The ROC curve visualizes the trade‑off between a binary classifier’s True Positive Rate (TPR) and False Positive Rate (FPR) as you vary the decision threshold on its scores/probabilities.
- TPR (Sensitivity/Recall) = TP / (TP + FN)
- FPR (Fall‑out) = FP / (FP + TN)
Each threshold $\tau$ (predict positive if score ≥ $\tau$; “≥” is inclusive) produces one ROC point: $(\text{FPR}(\tau), \text{TPR}(\tau))$. Sweeping $\tau$ from +∞ → −∞ traces the curve from (0,0) to (1,1).
How the curve is constructed (and why it’s stable)
- Sort by score (highest → lowest), then move the threshold down through that ranked list.
- Each time you “include” an additional example as positive, update TP/FP and recompute TPR/FPR.
- The plot is piecewise-constant + vertical jumps (step curve).
- Monotonic-invariance: Any monotonic transform of the scores (e.g., logits → probabilities via sigmoid) leaves the ROC curve unchanged, because only ranking matters.
Ties are typically handled by stepping through all tied items; exact AUC treats ties as half‑wins (see below).
AUC (Area Under the ROC Curve)
- Definition:
- $\text{ROC–AUC} = \int_0^1 \text{TPR}(\text{FPR}) \, d(\text{FPR})$, i.e., the area under the ROC curve (a single scalar in $[0,1]$).
- Ranking interpretation (very useful):
- $\text{AUC} = \Pr\big(s^+ > s^-\big) + \tfrac{1}{2}\Pr\big(s^+ = s^-\big),$
- the probability that a random positive gets a higher score than a random negative (ties count half).
- Benchmarks:
- Random guessing ≈ 0.5 (diagonal); perfect separation = 1.0; < 0.5 suggests label inversion or a perverse scorer.
ROC vs ROC‑AUC: “ROC” is the curve; “ROC‑AUC” is its summary number. Don’t conflate them.
Interpreting the curve
- Top‑left is better. You want high TPR at low FPR.
- Diagonal line (TPR=FPR) is no‑skill; points below it indicate worse‑than‑random (you could flip the prediction).
- ROC Convex Hull (ROCCH): The upper‑left convex envelope represents the best achievable operating points (including mixtures of models).

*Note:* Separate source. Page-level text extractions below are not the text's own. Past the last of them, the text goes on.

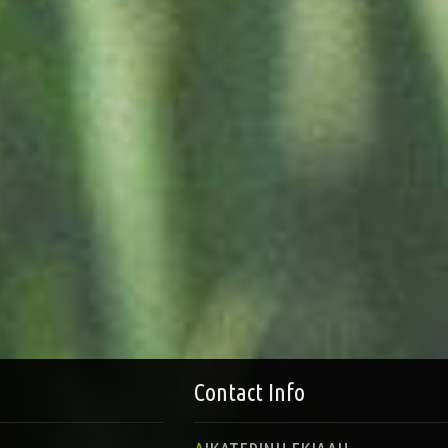
Contact Info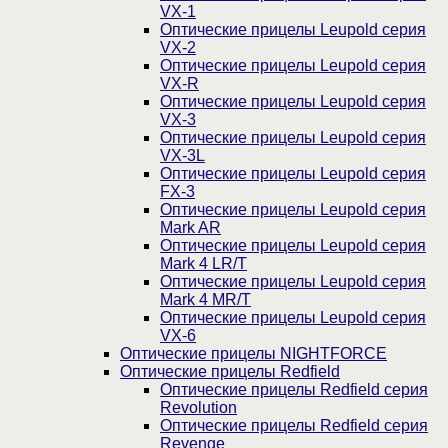
VX-1
Оптические прицелы Leupold серия
VX-2
Оптические прицелы Leupold серия
VX-R
Оптические прицелы Leupold серия
VX-3
Оптические прицелы Leupold серия
VX-3L
Оптические прицелы Leupold серия
FX-3
Оптические прицелы Leupold серия
Mark AR
Оптические прицелы Leupold серия
Mark 4 LR/T
Оптические прицелы Leupold серия
Mark 4 MR/T
Оптические прицелы Leupold серия
VX-6
Оптические прицелы NIGHTFORCE
Оптические прицелы Redfield
Оптические прицелы Redfield серия
Revolution
Оптические прицелы Redfield серия
Revenge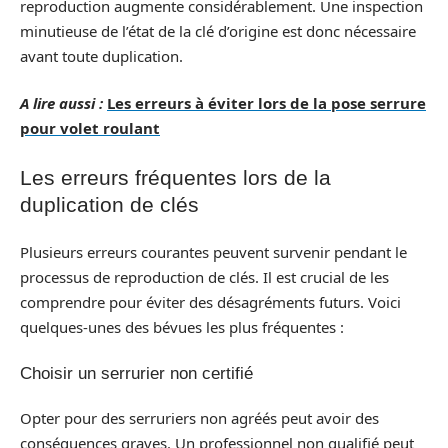
reproduction augmente considérablement. Une inspection
minutieuse de l’état de la clé d’origine est donc nécessaire
avant toute duplication.
A lire aussi :
Les erreurs à éviter lors de la pose serrure
pour volet roulant
Les erreurs fréquentes lors de la
duplication de clés
Plusieurs erreurs courantes peuvent survenir pendant le
processus de reproduction de clés. Il est crucial de les
comprendre pour éviter des désagréments futurs. Voici
quelques-unes des bévues les plus fréquentes :
Choisir un serrurier non certifié
Opter pour des serruriers non agréés peut avoir des
conséquences graves. Un professionnel non qualifié peut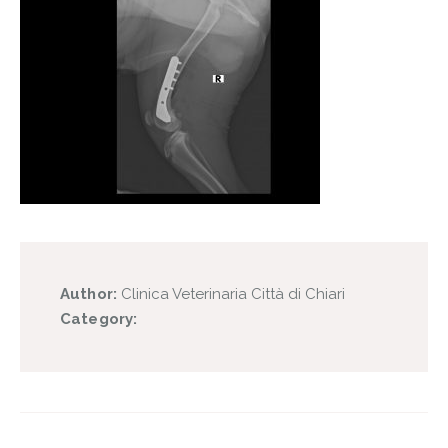
Author:
Clinica Veterinaria Città di Chiari
Category: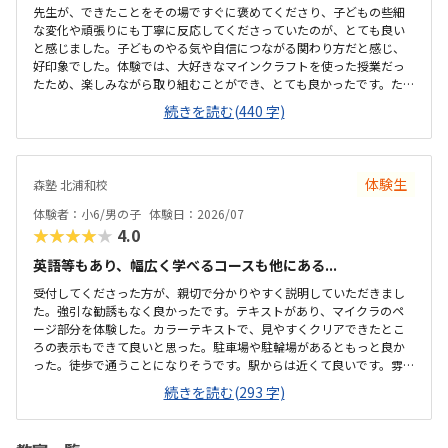
先生が、できたことをその場ですぐに褒めてくださり、子どもの些細
な変化や頑張りにも丁寧に反応してくださっていたのが、とても良い
と感じました。子どものやる気や自信につながる関わり方だと感じ、
好印象でした。体験では、大好きなマインクラフトを使った授業だっ
たため、楽しみながら取り組むことができ、とても良かったです。た
だ、今後もずっとマインクラフトを使った内容ではないと伺ったの
続きを読む(440 字)
で、その後も興味を持って取り組めるかどうかは少し気になる点でし
た。教室は自宅から15分ほどの距離にあり、通いやすいと感じまし
た。また、駐車場もあるため、送り迎えもしやすく、安心して通わせ
られる環境だと思いました。教室は一人ひとりの席が完全に仕切られ
体験生
森塾 北浦和校
ているわけではありませんが、壁などで視線が分散しにくい工夫がさ
れており、集中しやすい雰囲気だと感じました。月4回（1回50分）で
体験者：小6/男の子
体験日：2026/07
約12,000円という料金は、我が家にとってはや...
★★★★★
4.0
英語等もあり、幅広く学べるコースも他にある...
受付してくださった方が、親切で分かりやすく説明していただきまし
た。強引な勧誘もなく良かったです。テキストがあり、マイクラのペ
ージ部分を体験した。カラーテキストで、見やすくクリアできたとこ
ろの表示もできて良いと思った。駐車場や駐輪場があるともっと良か
った。徒歩で通うことになりそうです。駅からは近くて良いです。雰囲
気も良く、清潔感もあった。部屋が区切られていて、個人スペースも
続きを読む(293 字)
確保されていて良かった。基本料金以外に、追加料金があまり無さそ
うで良かった。できれば、毎月1万以内で通いたいです。子供に熱心に
話しかけてくださったり、褒めてくださって、子供が頑張ろうという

Picking a threshold (operating point)
There is no universal “best” threshold—it depends on costs and prevalence.
- Youden’s $J$ (cost‑agnostic): maximize $J = \text{TPR} – \text{FPR}$. This finds the point farthest above the diagonal.
- Cost‑sensitive choice: Suppose prevalence is $\pi=P(\text{positive})$, false‑positive cost $c_{FP}$, false‑negative cost $c_{FN}$.

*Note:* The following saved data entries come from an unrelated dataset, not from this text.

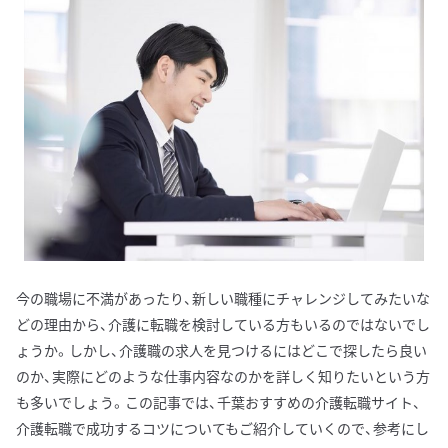
今の職場に不満があったり、新しい職種にチャレンジしてみたいな
どの理由から、介護に転職を検討している方もいるのではないでし
ょうか。しかし、介護職の求人を見つけるにはどこで探したら良い
のか、実際にどのような仕事内容なのかを詳しく知りたいという方
も多いでしょう。この記事では、千葉おすすめの介護転職サイト、
介護転職で成功するコツについてもご紹介していくので、参考にし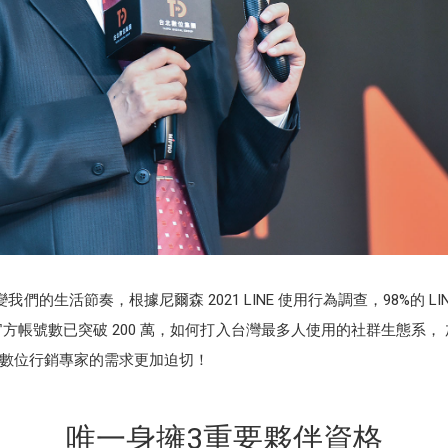
疫情改變我們的生活節奏，根據尼爾森 2021 LINE 使用行為調查，98%的
方帳號數已突破 200 萬，如何打入台灣最多人使用的社群生態系， 加上 
數位行銷專家的需求更加迫切！
唯一身擁3重要夥伴資格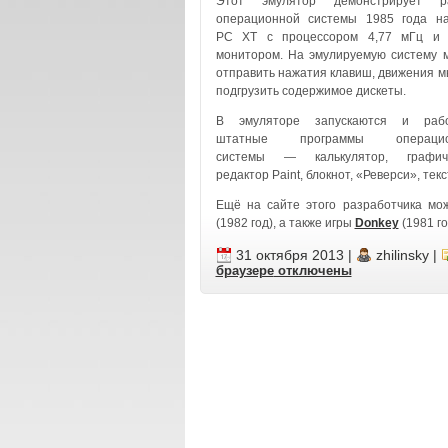
Этот эмулятор демонстрирует р
операционной системы 1985 года н
PC XT с процессором 4,77 мГц и
монитором. На эмулируемую систему 
отправить нажатия клавиш, движения м
подгрузить содержимое дискеты.
В эмуляторе запускаются и раб
штатные программы операцио
системы — калькулятор, графич
редактор Paint, блокнот, «Реверси», тек
Ещё на сайте этого разработчика м
(1982 год), а также игры
Donkey
(1981 го
31 октября 2013
|
zhilinsky
|
браузере
отключены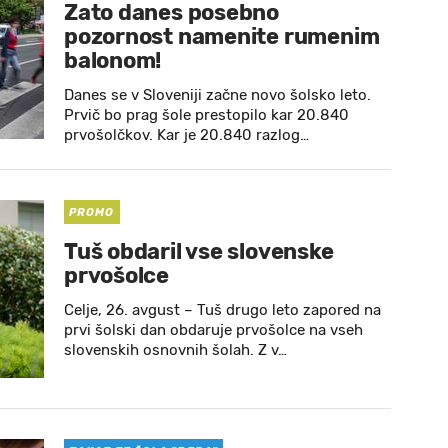
Zato danes posebno
pozornost namenite rumenim
balonom!
Danes se v Sloveniji začne novo šolsko leto.
Prvič bo prag šole prestopilo kar 20.840
prvošolčkov. Kar je 20.840 razlog…
PROMO
Tuš obdaril vse slovenske
prvošolce
Celje, 26. avgust – Tuš drugo leto zapored na
prvi šolski dan obdaruje prvošolce na vseh
slovenskih osnovnih šolah. Z v…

- Expected cost at a point is proportional to $(1-\pi)c_{FP}\cdot \text{FPR} + \pi c_{FN}\cdot (1-\text{TPR}).$
- Iso‑cost lines in ROC space have slope $πcFN\frac{(1-\pi)c_{FP}}{\pi c_{FN}}$. Choose the ROC point tangent to the lowest such line.
After deployment, if class prevalence shifts, your ROC curve remains the same (ranking unchanged) but the optimal threshold can change—re‑tune it.
Strengths and caveats
Strengths
- Ranking‑based & threshold‑free: Great for comparing scorers independent of any single cutoff.

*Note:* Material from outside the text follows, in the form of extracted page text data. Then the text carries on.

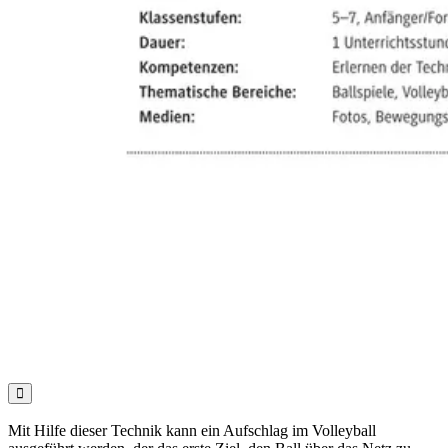

Mit Hilfe dieser Technik kann ein Aufschlag im Volleyball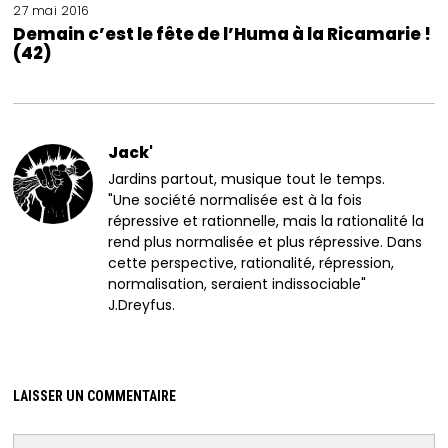
27 mai 2016
Demain c’est le fête de l’Huma à la Ricamarie !
(42)
Jack'
Jardins partout, musique tout le temps.
"Une société normalisée est à la fois
répressive et rationnelle, mais la rationalité la
rend plus normalisée et plus répressive. Dans
cette perspective, rationalité, répression,
normalisation, seraient indissociable"
J.Dreyfus.
LAISSER UN COMMENTAIRE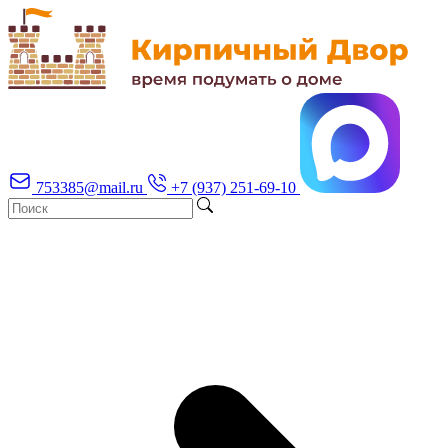
753385@mail.ru
+7 (937) 251-69-10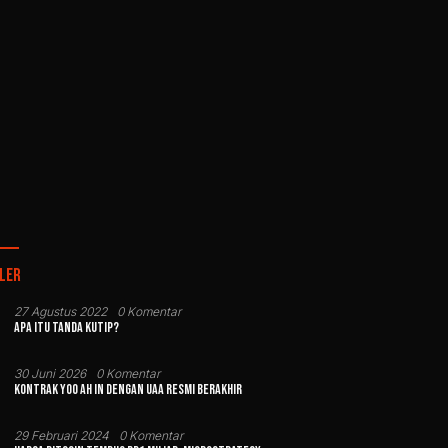
ler
27 Agustus 2022
0 Komentar
Apa Itu Tanda Kutip?
30 Juni 2026
0 Komentar
Kontrak Yoo Ah In dengan UAA Resmi Berakhir
29 Februari 2024
0 Komentar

- Invariant to class priors: Shape doesn’t change if the positive rate changes (again, threshold may).
Caveats
- Imbalanced data: ROC can look optimistic when positives are rare because FPR averages over a huge number of TNs. In such cases, PR curves (Precision–Recall) are often more informative about performance on the positive class.
- Calibration blindness: ROC says nothing about probability calibration (whether 0.9 really means ~90%). Use reliability plots/Brier score for that.
- Data leakage / overfitting: Always compute ROC on held‑out data or via proper cross‑validation.
Relationship to other metrics
- PR vs ROC:
- ROC answers: “How well do you rank positives above negatives across thresholds?”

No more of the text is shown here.